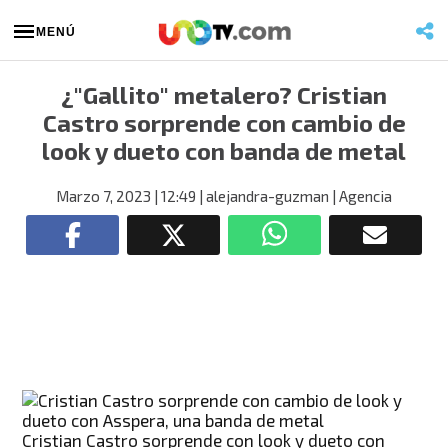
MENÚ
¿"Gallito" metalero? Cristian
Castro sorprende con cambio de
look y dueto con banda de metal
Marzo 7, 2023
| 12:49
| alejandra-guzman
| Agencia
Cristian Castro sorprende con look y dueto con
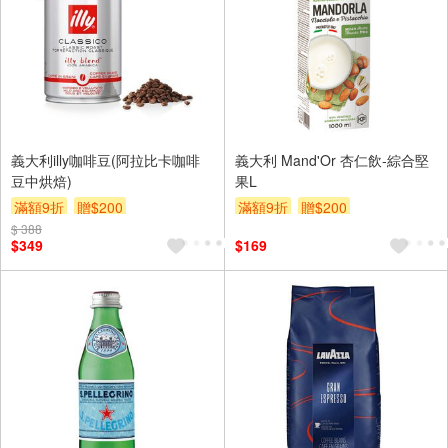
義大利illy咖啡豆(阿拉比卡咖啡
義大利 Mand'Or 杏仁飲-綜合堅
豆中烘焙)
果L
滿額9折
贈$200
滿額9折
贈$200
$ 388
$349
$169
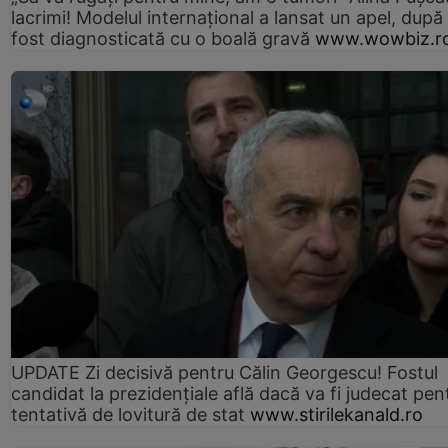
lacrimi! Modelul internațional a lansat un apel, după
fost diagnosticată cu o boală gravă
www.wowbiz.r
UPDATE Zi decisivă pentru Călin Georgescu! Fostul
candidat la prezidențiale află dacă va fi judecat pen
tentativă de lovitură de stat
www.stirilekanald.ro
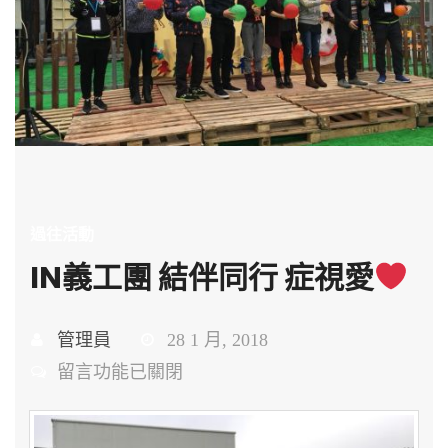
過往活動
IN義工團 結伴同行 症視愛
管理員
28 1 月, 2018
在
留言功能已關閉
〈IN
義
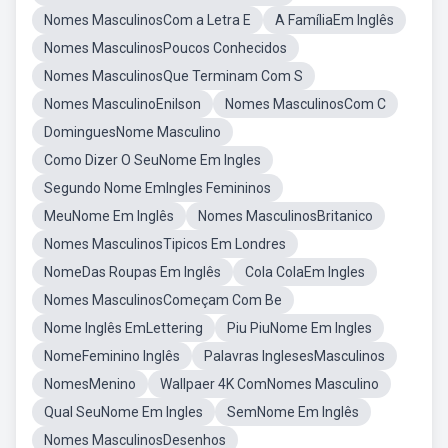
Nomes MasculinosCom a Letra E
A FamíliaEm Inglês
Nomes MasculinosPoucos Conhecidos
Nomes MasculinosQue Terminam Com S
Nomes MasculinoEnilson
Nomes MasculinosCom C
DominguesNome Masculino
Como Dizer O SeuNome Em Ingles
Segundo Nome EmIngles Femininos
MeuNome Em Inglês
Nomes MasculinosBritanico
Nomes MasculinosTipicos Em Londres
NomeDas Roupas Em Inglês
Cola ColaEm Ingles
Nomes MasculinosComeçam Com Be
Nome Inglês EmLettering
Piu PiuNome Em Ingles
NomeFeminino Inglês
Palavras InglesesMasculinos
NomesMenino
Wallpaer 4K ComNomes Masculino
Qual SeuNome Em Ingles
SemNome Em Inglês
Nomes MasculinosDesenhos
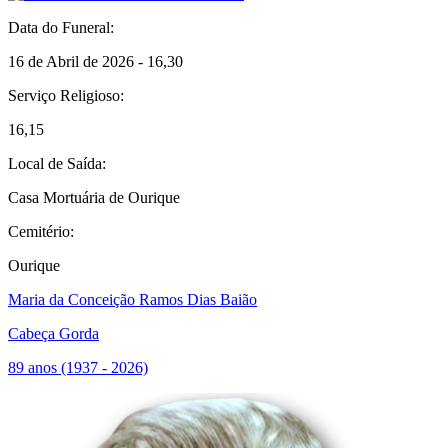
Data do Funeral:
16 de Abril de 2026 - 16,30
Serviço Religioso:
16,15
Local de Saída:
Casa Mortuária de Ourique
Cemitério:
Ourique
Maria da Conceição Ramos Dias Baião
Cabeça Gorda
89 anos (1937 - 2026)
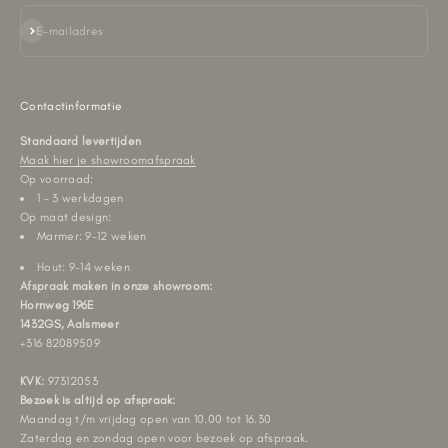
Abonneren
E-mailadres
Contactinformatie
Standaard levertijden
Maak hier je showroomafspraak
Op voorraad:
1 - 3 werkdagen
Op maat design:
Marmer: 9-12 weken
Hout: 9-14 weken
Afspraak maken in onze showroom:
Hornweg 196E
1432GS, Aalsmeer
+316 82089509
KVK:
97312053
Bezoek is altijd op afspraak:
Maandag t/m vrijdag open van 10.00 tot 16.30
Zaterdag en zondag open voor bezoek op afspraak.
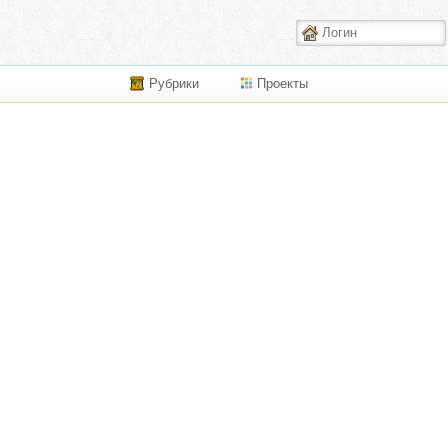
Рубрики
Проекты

☆ ☆ ☆ ☆ ☆ ☆ ☆

*Description of the task:*
Output every entry verbatim but skip the pictures.

*Task solution:*
MENÚ
¿"Gallito" metalero? Cristian
Castro sorprende con cambio de
look y dueto con banda de metal
Marzo 7, 2023
| 12:49
| alejandra-guzman
| Agencia
Cristian Castro sorprende con look y dueto con
義大利illy咖啡豆(阿拉比卡咖啡
義大利 Mand'Or 杏仁飲-綜合堅
豆中烘焙)
果L
滿額9折
贈$200
滿額9折
贈$200
$ 388
$349
$169
lacrimi! Modelul internațional a lansat un apel, după
fost diagnosticată cu o boală gravă
www.wowbiz.r
UPDATE Zi decisivă pentru Călin Georgescu! Fostul
candidat la prezidențiale află dacă va fi judecat pen
tentativă de lovitură de stat
www.stirilekanald.ro
過往活動
IN義工團 結伴同行 症視愛
管理員
28 1 月, 2018
在
留言功能已關閉
〈IN
義
Nomes MasculinosCom a Letra E
A FamíliaEm Inglês
Nomes MasculinosPoucos Conhecidos
Nomes MasculinosQue Terminam Com S
Nomes MasculinoEnilson
Nomes MasculinosCom C
DominguesNome Masculino
Como Dizer O SeuNome Em Ingles
Segundo Nome EmIngles Femininos
MeuNome Em Inglês
Nomes MasculinosBritanico
Nomes MasculinosTipicos Em Londres
NomeDas Roupas Em Inglês
Cola ColaEm Ingles
Nomes MasculinosComeçam Com Be
Nome Inglês EmLettering
Piu PiuNome Em Ingles
NomeFeminino Inglês
Palavras InglesesMasculinos
NomesMenino
Wallpaer 4K ComNomes Masculino
Qual SeuNome Em Ingles
SemNome Em Inglês
Nomes MasculinosDesenhos
Data do Funeral:
16 de Abril de 2026 - 16,30
Serviço Religioso:
16,15
Local de Saída:
Casa Mortuária de Ourique
Cemitério:
Ourique
Maria da Conceição Ramos Dias Baião
Cabeça Gorda
89 anos (1937 - 2026)
Abonneren
E-mailadres
Contactinformatie
Standaard levertijden
Maak hier je showroomafspraak
Op voorraad:
1 - 3 werkdagen
Op maat design:
Marmer: 9-12 weken
Hout: 9-14 weken
Afspraak maken in onze showroom:
Hornweg 196E
1432GS, Aalsmeer
+316 82089509
KVK:
97312053
Bezoek is altijd op afspraak:
Maandag t/m vrijdag open van 10.00 tot 16.30
Zaterdag en zondag open voor bezoek op afspraak.
Рубрики
Проекты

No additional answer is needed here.